▶ _Task goal_: The entries should be given again in full. Alter nothing.

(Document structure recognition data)
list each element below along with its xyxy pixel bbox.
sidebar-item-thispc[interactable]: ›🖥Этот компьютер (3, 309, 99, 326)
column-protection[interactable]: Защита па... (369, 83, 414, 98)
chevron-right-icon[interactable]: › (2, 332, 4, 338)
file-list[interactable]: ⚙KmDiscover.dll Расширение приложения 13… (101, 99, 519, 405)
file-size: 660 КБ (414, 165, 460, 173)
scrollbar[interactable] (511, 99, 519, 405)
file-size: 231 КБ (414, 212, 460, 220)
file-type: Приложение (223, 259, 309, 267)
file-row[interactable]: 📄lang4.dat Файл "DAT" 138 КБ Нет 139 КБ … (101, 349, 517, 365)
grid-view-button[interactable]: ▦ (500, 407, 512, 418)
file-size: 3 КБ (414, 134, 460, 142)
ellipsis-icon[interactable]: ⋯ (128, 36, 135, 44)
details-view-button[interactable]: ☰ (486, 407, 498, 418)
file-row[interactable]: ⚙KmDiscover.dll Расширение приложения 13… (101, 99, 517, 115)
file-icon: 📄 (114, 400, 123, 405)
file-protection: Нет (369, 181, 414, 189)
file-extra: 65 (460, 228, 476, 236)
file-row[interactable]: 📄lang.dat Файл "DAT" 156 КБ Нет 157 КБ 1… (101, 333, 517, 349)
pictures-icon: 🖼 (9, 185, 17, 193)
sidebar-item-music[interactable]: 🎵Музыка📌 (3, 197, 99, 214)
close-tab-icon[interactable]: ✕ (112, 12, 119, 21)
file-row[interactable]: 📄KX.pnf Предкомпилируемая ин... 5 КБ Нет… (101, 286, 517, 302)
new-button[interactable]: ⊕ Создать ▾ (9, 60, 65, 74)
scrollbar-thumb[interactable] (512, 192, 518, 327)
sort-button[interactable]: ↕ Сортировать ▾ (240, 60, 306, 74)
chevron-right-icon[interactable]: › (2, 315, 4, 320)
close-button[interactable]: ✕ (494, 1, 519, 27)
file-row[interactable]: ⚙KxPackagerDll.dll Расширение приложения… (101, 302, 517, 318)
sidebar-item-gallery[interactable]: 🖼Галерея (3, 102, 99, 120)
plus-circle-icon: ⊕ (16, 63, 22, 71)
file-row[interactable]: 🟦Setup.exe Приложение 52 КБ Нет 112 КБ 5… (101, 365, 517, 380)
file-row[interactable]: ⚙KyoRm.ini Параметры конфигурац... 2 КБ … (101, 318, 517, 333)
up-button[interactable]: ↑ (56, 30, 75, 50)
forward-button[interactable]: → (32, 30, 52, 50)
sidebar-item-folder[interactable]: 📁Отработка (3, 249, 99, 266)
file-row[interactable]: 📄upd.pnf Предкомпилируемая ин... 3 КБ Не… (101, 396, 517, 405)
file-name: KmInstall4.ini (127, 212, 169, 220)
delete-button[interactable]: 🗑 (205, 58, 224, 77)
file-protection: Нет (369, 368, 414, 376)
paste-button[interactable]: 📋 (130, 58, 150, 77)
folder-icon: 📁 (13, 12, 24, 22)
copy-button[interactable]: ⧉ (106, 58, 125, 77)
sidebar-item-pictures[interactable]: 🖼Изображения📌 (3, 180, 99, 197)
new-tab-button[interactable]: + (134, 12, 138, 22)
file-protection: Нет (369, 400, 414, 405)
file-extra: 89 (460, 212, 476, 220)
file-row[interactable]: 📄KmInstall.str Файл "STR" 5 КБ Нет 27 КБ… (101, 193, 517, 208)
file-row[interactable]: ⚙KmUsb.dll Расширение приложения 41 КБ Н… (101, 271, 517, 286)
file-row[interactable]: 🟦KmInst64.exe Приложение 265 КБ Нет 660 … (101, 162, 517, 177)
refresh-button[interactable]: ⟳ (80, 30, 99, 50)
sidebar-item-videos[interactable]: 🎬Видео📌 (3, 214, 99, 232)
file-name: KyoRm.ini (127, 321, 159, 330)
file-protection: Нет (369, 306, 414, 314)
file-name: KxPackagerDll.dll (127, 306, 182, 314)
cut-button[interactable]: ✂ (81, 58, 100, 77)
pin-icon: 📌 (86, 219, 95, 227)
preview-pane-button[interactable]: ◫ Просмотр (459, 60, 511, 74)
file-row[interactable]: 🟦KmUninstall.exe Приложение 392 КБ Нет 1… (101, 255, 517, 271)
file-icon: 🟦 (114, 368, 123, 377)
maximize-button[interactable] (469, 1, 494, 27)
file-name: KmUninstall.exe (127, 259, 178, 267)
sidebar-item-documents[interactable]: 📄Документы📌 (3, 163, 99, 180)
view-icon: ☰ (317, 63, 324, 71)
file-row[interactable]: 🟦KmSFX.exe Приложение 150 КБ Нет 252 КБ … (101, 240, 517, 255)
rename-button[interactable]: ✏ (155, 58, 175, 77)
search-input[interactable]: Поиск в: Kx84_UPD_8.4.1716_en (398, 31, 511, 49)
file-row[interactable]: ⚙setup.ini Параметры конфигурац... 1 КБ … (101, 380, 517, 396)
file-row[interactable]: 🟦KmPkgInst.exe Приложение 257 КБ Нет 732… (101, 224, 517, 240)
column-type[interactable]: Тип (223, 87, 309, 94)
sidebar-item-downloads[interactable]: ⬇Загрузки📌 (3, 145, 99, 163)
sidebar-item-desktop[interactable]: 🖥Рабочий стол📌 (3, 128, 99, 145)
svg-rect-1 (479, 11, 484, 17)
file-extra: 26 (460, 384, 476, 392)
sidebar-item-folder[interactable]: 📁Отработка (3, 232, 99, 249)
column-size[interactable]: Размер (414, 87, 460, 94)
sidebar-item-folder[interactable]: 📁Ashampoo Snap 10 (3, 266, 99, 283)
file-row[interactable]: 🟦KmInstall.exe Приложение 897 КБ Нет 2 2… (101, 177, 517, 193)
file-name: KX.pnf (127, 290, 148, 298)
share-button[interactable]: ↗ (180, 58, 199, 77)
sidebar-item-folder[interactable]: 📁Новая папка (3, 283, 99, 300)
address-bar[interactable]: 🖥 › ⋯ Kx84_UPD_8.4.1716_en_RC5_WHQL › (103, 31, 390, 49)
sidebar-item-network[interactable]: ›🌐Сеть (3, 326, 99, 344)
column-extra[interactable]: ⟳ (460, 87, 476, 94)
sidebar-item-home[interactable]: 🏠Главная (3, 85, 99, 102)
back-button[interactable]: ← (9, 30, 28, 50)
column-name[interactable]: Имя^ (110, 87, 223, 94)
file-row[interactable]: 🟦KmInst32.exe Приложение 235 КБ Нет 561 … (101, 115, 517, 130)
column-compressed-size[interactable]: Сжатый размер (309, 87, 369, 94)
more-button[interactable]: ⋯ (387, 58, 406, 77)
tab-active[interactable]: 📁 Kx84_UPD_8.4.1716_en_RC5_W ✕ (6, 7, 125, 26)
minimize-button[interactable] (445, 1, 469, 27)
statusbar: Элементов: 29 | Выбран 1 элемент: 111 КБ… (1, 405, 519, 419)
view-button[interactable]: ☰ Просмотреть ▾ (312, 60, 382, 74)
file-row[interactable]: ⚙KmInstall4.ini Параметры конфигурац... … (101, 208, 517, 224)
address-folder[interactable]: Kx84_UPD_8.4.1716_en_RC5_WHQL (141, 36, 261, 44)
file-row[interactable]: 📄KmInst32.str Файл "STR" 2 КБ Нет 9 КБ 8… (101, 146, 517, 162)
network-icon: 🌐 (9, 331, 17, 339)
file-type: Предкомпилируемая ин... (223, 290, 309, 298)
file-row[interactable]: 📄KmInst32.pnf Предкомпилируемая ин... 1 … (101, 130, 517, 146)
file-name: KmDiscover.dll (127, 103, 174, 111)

▶ _Task answer_:
list each element below along with its xyxy pixel bbox.
sidebar-item-thispc[interactable]: ›🖥Этот компьютер (3, 309, 99, 326)
column-protection[interactable]: Защита па... (369, 83, 414, 98)
chevron-right-icon[interactable]: › (2, 332, 4, 338)
file-list[interactable]: ⚙KmDiscover.dll Расширение приложения 13… (101, 99, 519, 405)
file-size: 660 КБ (414, 165, 460, 173)
scrollbar[interactable] (511, 99, 519, 405)
file-size: 231 КБ (414, 212, 460, 220)
file-type: Приложение (223, 259, 309, 267)
file-row[interactable]: 📄lang4.dat Файл "DAT" 138 КБ Нет 139 КБ … (101, 349, 517, 365)
grid-view-button[interactable]: ▦ (500, 407, 512, 418)
file-size: 3 КБ (414, 134, 460, 142)
ellipsis-icon[interactable]: ⋯ (128, 36, 135, 44)
details-view-button[interactable]: ☰ (486, 407, 498, 418)
file-row[interactable]: ⚙KmDiscover.dll Расширение приложения 13… (101, 99, 517, 115)
file-icon: 📄 (114, 400, 123, 405)
file-protection: Нет (369, 181, 414, 189)
file-extra: 65 (460, 228, 476, 236)
file-row[interactable]: 📄lang.dat Файл "DAT" 156 КБ Нет 157 КБ 1… (101, 333, 517, 349)
pictures-icon: 🖼 (9, 185, 17, 193)
sidebar-item-music[interactable]: 🎵Музыка📌 (3, 197, 99, 214)
close-tab-icon[interactable]: ✕ (112, 12, 119, 21)
file-row[interactable]: 📄KX.pnf Предкомпилируемая ин... 5 КБ Нет… (101, 286, 517, 302)
new-button[interactable]: ⊕ Создать ▾ (9, 60, 65, 74)
scrollbar-thumb[interactable] (512, 192, 518, 327)
sort-button[interactable]: ↕ Сортировать ▾ (240, 60, 306, 74)
chevron-right-icon[interactable]: › (2, 315, 4, 320)
close-button[interactable]: ✕ (494, 1, 519, 27)
file-row[interactable]: ⚙KxPackagerDll.dll Расширение приложения… (101, 302, 517, 318)
sidebar-item-gallery[interactable]: 🖼Галерея (3, 102, 99, 120)
plus-circle-icon: ⊕ (16, 63, 22, 71)
file-row[interactable]: 🟦Setup.exe Приложение 52 КБ Нет 112 КБ 5… (101, 365, 517, 380)
file-row[interactable]: ⚙KyoRm.ini Параметры конфигурац... 2 КБ … (101, 318, 517, 333)
up-button[interactable]: ↑ (56, 30, 75, 50)
forward-button[interactable]: → (32, 30, 52, 50)
sidebar-item-folder[interactable]: 📁Отработка (3, 249, 99, 266)
file-row[interactable]: 📄upd.pnf Предкомпилируемая ин... 3 КБ Не… (101, 396, 517, 405)
file-name: KmInstall4.ini (127, 212, 169, 220)
delete-button[interactable]: 🗑 (205, 58, 224, 77)
file-protection: Нет (369, 368, 414, 376)
paste-button[interactable]: 📋 (130, 58, 150, 77)
folder-icon: 📁 (13, 12, 24, 22)
copy-button[interactable]: ⧉ (106, 58, 125, 77)
sidebar-item-pictures[interactable]: 🖼Изображения📌 (3, 180, 99, 197)
new-tab-button[interactable]: + (134, 12, 138, 22)
file-protection: Нет (369, 400, 414, 405)
file-extra: 89 (460, 212, 476, 220)
file-row[interactable]: 📄KmInstall.str Файл "STR" 5 КБ Нет 27 КБ… (101, 193, 517, 208)
file-row[interactable]: ⚙KmUsb.dll Расширение приложения 41 КБ Н… (101, 271, 517, 286)
file-row[interactable]: 🟦KmInst64.exe Приложение 265 КБ Нет 660 … (101, 162, 517, 177)
refresh-button[interactable]: ⟳ (80, 30, 99, 50)
sidebar-item-videos[interactable]: 🎬Видео📌 (3, 214, 99, 232)
file-name: KyoRm.ini (127, 321, 159, 330)
file-protection: Нет (369, 306, 414, 314)
file-name: KxPackagerDll.dll (127, 306, 182, 314)
cut-button[interactable]: ✂ (81, 58, 100, 77)
pin-icon: 📌 (86, 219, 95, 227)
preview-pane-button[interactable]: ◫ Просмотр (459, 60, 511, 74)
file-row[interactable]: 🟦KmUninstall.exe Приложение 392 КБ Нет 1… (101, 255, 517, 271)
file-icon: 🟦 (114, 368, 123, 377)
maximize-button[interactable] (469, 1, 494, 27)
file-name: KmUninstall.exe (127, 259, 178, 267)
sidebar-item-documents[interactable]: 📄Документы📌 (3, 163, 99, 180)
view-icon: ☰ (317, 63, 324, 71)
file-row[interactable]: 🟦KmSFX.exe Приложение 150 КБ Нет 252 КБ … (101, 240, 517, 255)
rename-button[interactable]: ✏ (155, 58, 175, 77)
search-input[interactable]: Поиск в: Kx84_UPD_8.4.1716_en (398, 31, 511, 49)
file-row[interactable]: ⚙setup.ini Параметры конфигурац... 1 КБ … (101, 380, 517, 396)
file-row[interactable]: 🟦KmPkgInst.exe Приложение 257 КБ Нет 732… (101, 224, 517, 240)
column-type[interactable]: Тип (223, 87, 309, 94)
sidebar-item-downloads[interactable]: ⬇Загрузки📌 (3, 145, 99, 163)
sidebar-item-desktop[interactable]: 🖥Рабочий стол📌 (3, 128, 99, 145)
svg-rect-1 (479, 11, 484, 17)
file-extra: 26 (460, 384, 476, 392)
sidebar-item-folder[interactable]: 📁Отработка (3, 232, 99, 249)
column-size[interactable]: Размер (414, 87, 460, 94)
sidebar-item-folder[interactable]: 📁Ashampoo Snap 10 (3, 266, 99, 283)
file-row[interactable]: 🟦KmInstall.exe Приложение 897 КБ Нет 2 2… (101, 177, 517, 193)
file-name: KX.pnf (127, 290, 148, 298)
share-button[interactable]: ↗ (180, 58, 199, 77)
sidebar-item-folder[interactable]: 📁Новая папка (3, 283, 99, 300)
address-bar[interactable]: 🖥 › ⋯ Kx84_UPD_8.4.1716_en_RC5_WHQL › (103, 31, 390, 49)
sidebar-item-network[interactable]: ›🌐Сеть (3, 326, 99, 344)
column-extra[interactable]: ⟳ (460, 87, 476, 94)
sidebar-item-home[interactable]: 🏠Главная (3, 85, 99, 102)
back-button[interactable]: ← (9, 30, 28, 50)
column-name[interactable]: Имя^ (110, 87, 223, 94)
file-row[interactable]: 🟦KmInst32.exe Приложение 235 КБ Нет 561 … (101, 115, 517, 130)
column-compressed-size[interactable]: Сжатый размер (309, 87, 369, 94)
more-button[interactable]: ⋯ (387, 58, 406, 77)
tab-active[interactable]: 📁 Kx84_UPD_8.4.1716_en_RC5_W ✕ (6, 7, 125, 26)
minimize-button[interactable] (445, 1, 469, 27)
statusbar: Элементов: 29 | Выбран 1 элемент: 111 КБ… (1, 405, 519, 419)
view-button[interactable]: ☰ Просмотреть ▾ (312, 60, 382, 74)
file-row[interactable]: ⚙KmInstall4.ini Параметры конфигурац... … (101, 208, 517, 224)
address-folder[interactable]: Kx84_UPD_8.4.1716_en_RC5_WHQL (141, 36, 261, 44)
file-row[interactable]: 📄KmInst32.str Файл "STR" 2 КБ Нет 9 КБ 8… (101, 146, 517, 162)
network-icon: 🌐 (9, 331, 17, 339)
file-type: Предкомпилируемая ин... (223, 290, 309, 298)
file-row[interactable]: 📄KmInst32.pnf Предкомпилируемая ин... 1 … (101, 130, 517, 146)
file-name: KmDiscover.dll (127, 103, 174, 111)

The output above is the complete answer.